Beau film irlandais, sur les tourments d’un ado.
Les spectateurs les plus vigilents n’ont peut-être pas laissé passer les deux premiers long-métrages de Lenny Abrahamson. Nous, oui : ni Adam et Paul (2004), ni Garage (2007) n’avaient capté notre attention. Et même ce troisième film, nous avions failli le rater, vu trop tard pour en rendre compte le jour de sa sortie. Absolument pas attendu, What Richard did est donc une surprise d’autant plus belle.
Le film charme d’abord par son indolence. On y entre dans une voiture, où trois garçons membres de la même équipe de rugby chahutent gentiment. Impossible encore de savoir qui sera le Richard annoncé par le titre. C’est dans la seconde scène, qu’une figure se dégage de cette bande très soudée de garçons. Mais il faudra encore attendre la moitié du film pour en comprendre le sujet et voir se dessiner « ce qu’a fait Richard ».

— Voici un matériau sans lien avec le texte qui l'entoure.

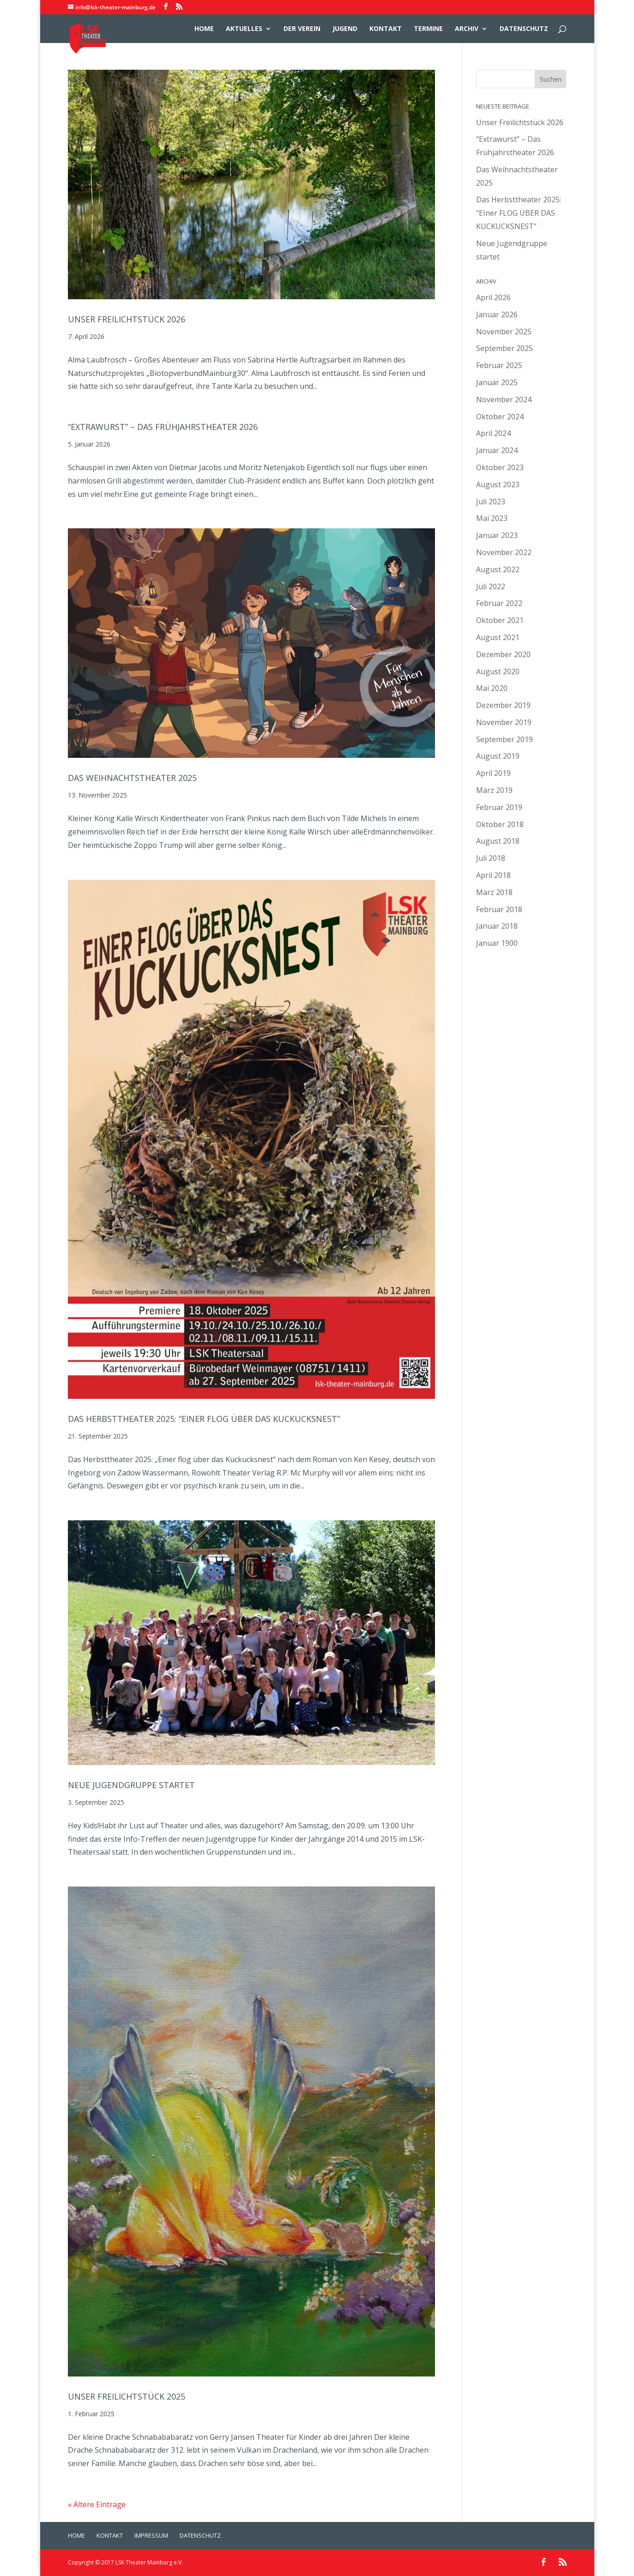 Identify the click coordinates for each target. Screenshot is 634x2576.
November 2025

Jusqu’à sa bascule centrale, What Richard Did est plutôt une chronique du bien-être. Richard est très beau, sa famille est aisée, ses parents sont cultivés et aimants et il a aussi plein d’amis. Quand il n’y a pas de problèmes, il ne reste qu’à en créer. Richard s’éprend peu à peu de la girlfriend d’un de ses meilleurs amis. Un soupçon d’entropie s’immisce alors dans ce paradis de la moyenne bourgeoisie. Le jeu avec le feu de la jalousie quitte alors accidentellement l’autoroute du marivaudage pour aller dans le décor de la tragédie.

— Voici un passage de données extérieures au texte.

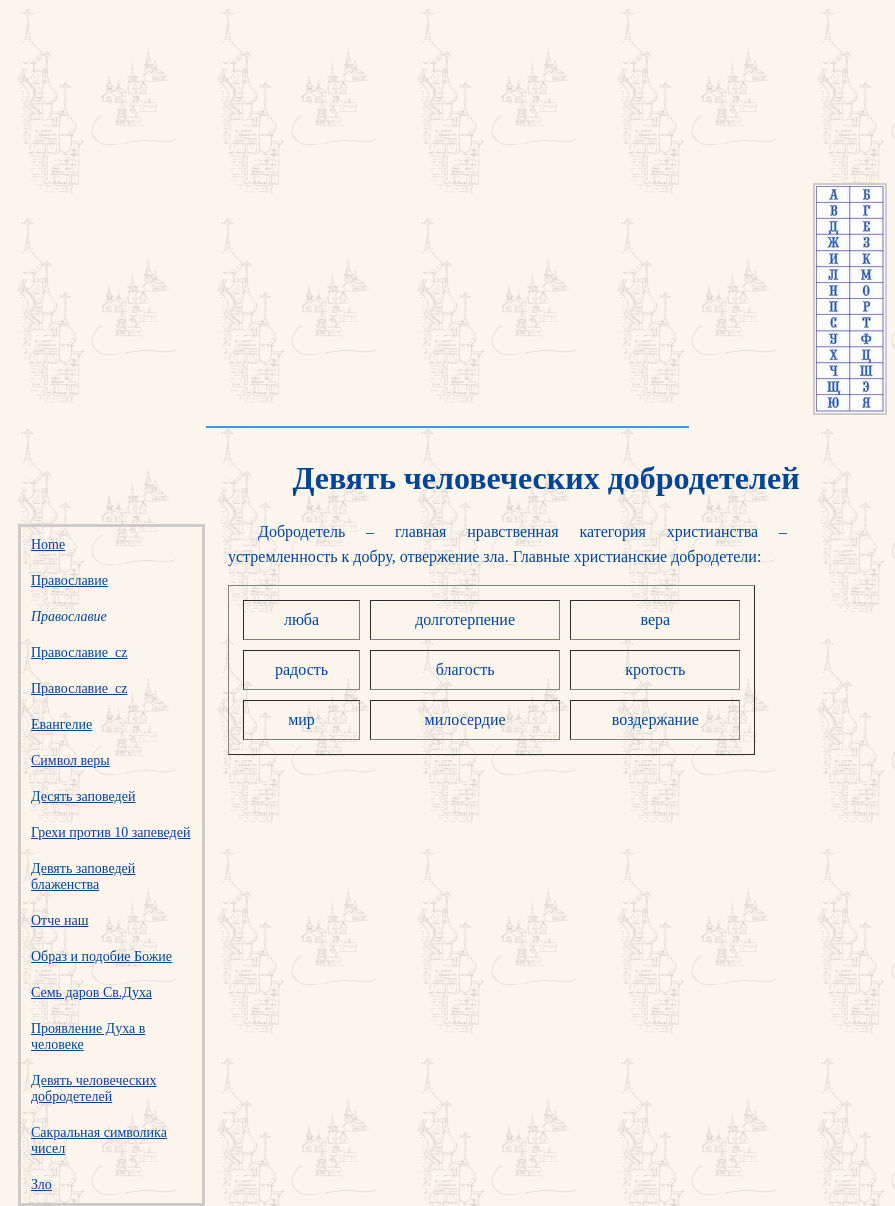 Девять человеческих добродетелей (94, 1088)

Avec What Richard Did, Lenny Abrahamson se promène sur les terres de Gus Van Sant et le jeune Jack Reynor est un petit frère irlandais de Matt Damon (tête poupine greffée sur un corps d’athlètes, jeu rentré, air lunaire). Il y a dans le regard que porte le film sur sa petite communauté, une bienveillance, une douceur, une façon de rendre tout le monde aimable, qui communiquent directement avec la manière du cinéaste de Portland. Le sujet du film, une fois qu’il avance à découvert, rappelle beaucoup Paranoïd Park. Il y a ces plages battues par le vent, où poussent des herbes hautes. Il y a, placé au centre du film, cet accident qui pourrait tout emporter. Il y a surtout cette morale très forte, cette façon de tresser un horizon de la culpabilité et d’affirmer avec beaucoup de calme que les crimes et les chatiments ne sont pas forcément indéfectibles.